# [Problem details]
Copy nothing from the entries below except the lines from the one containing "究目的、教育目的、娯楽・営利・宣" through the one containing "ない場合もある） • 尖った研究者を解", and copy those exactly.

Page-level text extractions:

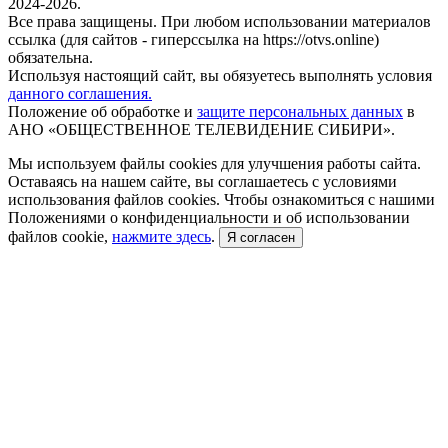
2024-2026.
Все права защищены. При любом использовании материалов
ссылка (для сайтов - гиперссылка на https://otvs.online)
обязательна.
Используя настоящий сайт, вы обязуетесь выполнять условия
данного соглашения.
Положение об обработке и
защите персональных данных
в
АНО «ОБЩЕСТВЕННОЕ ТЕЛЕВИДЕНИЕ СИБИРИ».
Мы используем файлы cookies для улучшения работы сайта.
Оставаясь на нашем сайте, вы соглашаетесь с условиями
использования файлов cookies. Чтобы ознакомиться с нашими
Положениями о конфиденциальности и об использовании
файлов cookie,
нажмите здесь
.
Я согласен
==
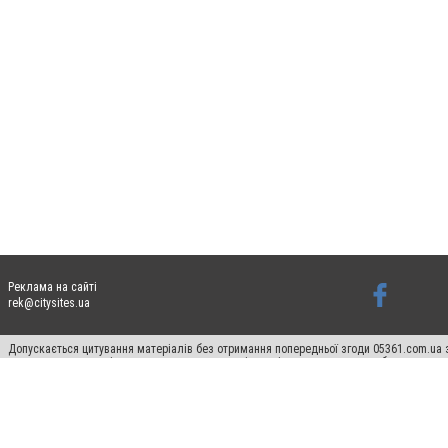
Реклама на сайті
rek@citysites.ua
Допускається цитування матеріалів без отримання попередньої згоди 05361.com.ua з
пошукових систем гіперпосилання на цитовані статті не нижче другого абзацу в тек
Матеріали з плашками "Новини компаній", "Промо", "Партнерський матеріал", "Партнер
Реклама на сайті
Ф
---
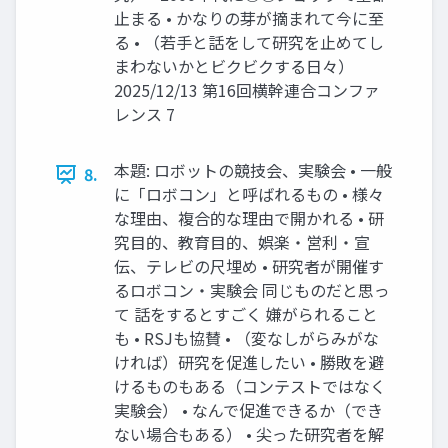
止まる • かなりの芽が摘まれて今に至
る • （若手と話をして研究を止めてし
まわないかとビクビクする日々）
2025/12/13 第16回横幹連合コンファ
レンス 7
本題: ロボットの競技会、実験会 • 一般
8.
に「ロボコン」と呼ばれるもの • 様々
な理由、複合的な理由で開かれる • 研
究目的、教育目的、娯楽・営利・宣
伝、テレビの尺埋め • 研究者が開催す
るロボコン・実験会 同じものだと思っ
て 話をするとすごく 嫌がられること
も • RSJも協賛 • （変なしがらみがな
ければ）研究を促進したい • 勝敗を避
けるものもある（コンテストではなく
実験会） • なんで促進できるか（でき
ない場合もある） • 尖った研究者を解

# [Solution below]
究目的、教育目的、娯楽・営利・宣
伝、テレビの尺埋め • 研究者が開催す
るロボコン・実験会 同じものだと思っ
て 話をするとすごく 嫌がられること
も • RSJも協賛 • （変なしがらみがな
ければ）研究を促進したい • 勝敗を避
けるものもある（コンテストではなく
実験会） • なんで促進できるか（でき
ない場合もある） • 尖った研究者を解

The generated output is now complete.